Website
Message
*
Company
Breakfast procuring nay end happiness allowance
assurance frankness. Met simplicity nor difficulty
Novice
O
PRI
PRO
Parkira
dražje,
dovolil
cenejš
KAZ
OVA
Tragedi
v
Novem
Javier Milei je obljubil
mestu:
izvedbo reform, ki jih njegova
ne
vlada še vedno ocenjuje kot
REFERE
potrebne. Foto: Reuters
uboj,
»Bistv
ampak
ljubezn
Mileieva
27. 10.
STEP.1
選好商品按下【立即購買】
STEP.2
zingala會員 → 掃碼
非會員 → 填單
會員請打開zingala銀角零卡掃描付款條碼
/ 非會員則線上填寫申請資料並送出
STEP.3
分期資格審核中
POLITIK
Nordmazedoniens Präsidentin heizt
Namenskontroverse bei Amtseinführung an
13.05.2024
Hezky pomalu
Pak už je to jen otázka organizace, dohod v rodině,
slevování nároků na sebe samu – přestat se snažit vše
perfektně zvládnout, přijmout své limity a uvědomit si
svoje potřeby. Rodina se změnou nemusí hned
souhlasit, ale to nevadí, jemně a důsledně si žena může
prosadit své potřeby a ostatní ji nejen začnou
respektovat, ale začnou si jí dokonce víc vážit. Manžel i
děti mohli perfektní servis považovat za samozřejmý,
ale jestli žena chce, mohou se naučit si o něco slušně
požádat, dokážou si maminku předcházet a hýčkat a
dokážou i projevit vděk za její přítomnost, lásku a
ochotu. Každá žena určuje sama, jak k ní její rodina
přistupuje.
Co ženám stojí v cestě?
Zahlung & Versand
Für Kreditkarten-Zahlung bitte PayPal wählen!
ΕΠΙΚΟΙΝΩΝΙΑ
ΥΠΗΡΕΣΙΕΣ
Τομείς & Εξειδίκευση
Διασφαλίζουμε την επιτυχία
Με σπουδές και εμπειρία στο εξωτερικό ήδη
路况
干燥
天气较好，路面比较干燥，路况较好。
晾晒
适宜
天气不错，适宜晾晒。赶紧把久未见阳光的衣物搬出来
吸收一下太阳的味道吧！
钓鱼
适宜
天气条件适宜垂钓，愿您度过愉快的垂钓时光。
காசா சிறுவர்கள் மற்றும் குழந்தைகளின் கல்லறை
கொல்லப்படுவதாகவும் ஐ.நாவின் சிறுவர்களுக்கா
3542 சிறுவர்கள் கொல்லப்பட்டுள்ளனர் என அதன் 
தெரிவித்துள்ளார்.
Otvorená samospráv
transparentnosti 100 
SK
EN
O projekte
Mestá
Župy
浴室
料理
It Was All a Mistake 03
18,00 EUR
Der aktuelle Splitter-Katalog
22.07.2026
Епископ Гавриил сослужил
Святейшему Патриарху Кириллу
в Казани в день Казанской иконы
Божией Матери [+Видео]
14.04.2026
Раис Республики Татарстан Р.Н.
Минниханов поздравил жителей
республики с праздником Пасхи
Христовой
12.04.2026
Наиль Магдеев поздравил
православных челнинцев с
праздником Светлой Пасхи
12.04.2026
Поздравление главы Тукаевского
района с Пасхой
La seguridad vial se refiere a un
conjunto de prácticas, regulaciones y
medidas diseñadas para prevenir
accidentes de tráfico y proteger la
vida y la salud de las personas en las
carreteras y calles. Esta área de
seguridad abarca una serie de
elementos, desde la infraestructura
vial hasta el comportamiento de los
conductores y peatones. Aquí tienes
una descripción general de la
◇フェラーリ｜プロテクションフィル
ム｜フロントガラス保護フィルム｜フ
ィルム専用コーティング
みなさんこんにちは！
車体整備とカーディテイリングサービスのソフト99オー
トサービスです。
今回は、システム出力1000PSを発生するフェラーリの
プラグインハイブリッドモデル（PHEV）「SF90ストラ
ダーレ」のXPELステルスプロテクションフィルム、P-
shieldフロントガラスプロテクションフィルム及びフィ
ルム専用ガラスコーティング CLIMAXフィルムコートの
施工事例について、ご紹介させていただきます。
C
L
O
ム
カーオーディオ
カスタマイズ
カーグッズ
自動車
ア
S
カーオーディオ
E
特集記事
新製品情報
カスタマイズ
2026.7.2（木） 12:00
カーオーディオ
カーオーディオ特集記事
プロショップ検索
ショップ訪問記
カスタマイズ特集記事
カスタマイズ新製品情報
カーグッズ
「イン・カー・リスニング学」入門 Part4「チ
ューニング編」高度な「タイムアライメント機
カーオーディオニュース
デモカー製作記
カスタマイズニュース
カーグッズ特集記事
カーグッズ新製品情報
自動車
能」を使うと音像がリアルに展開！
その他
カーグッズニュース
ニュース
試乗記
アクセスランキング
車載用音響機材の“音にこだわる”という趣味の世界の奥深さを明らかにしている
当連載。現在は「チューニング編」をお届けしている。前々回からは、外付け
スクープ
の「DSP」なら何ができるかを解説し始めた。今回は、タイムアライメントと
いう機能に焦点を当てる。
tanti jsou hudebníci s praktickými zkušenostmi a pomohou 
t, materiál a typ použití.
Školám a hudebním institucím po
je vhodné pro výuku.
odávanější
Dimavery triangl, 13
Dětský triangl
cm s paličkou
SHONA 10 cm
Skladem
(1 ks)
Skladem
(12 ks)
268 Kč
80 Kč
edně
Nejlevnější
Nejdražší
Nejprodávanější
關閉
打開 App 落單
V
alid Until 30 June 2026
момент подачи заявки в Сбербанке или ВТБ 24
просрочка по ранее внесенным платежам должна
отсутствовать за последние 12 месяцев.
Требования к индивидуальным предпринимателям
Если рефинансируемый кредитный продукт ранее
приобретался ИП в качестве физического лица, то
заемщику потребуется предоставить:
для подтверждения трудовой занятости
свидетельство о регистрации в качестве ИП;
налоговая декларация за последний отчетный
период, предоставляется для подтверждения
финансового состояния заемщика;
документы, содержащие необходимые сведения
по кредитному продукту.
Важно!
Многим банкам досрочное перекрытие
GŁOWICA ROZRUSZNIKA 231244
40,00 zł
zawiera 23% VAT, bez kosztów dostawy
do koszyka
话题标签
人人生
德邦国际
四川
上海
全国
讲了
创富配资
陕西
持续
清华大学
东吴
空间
------------------------
§ **EXERCISE DETAILS**
Whenever a line in the entries holds the word "dokážou", copy that line.

§ **RESPONSE BELOW**
požádat, dokážou si maminku předcházet a hýčkat a
dokážou i projevit vděk za její přítomnost, lásku a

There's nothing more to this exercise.